Page-level text extractions

BEGIN

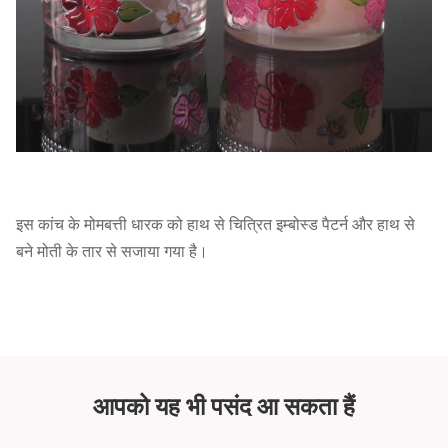
इस कांच के मोमबत्ती धारक को हाथ से चित्रित इम्बोस्ड पैटर्न और हाथ से
बने मोती के तार से सजाया गया है।
आपको यह भी पसंद आ सकता हैं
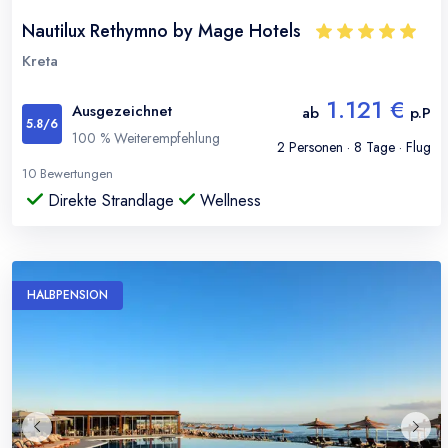
Nautilux Rethymno by Mage Hotels
Kreta
1.121 €
Ausgezeichnet
ab
p.P
5.8
/6
100
% Weiterempfehlung
2
Personen ·
8
Tage · Flug
10
Bewertungen
Direkte Strandlage
Wellness
HALBPENSION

END

Exercise description
Without any pictures, please reproduce the full set of entries.

Exercise result
इस कांच के मोमबत्ती धारक को हाथ से चित्रित इम्बोस्ड पैटर्न और हाथ से
बने मोती के तार से सजाया गया है।
आपको यह भी पसंद आ सकता हैं
Nautilux Rethymno by Mage Hotels
Kreta
1.121 €
Ausgezeichnet
ab
p.P
5.8
/6
100
% Weiterempfehlung
2
Personen ·
8
Tage · Flug
10
Bewertungen
Direkte Strandlage
Wellness
HALBPENSION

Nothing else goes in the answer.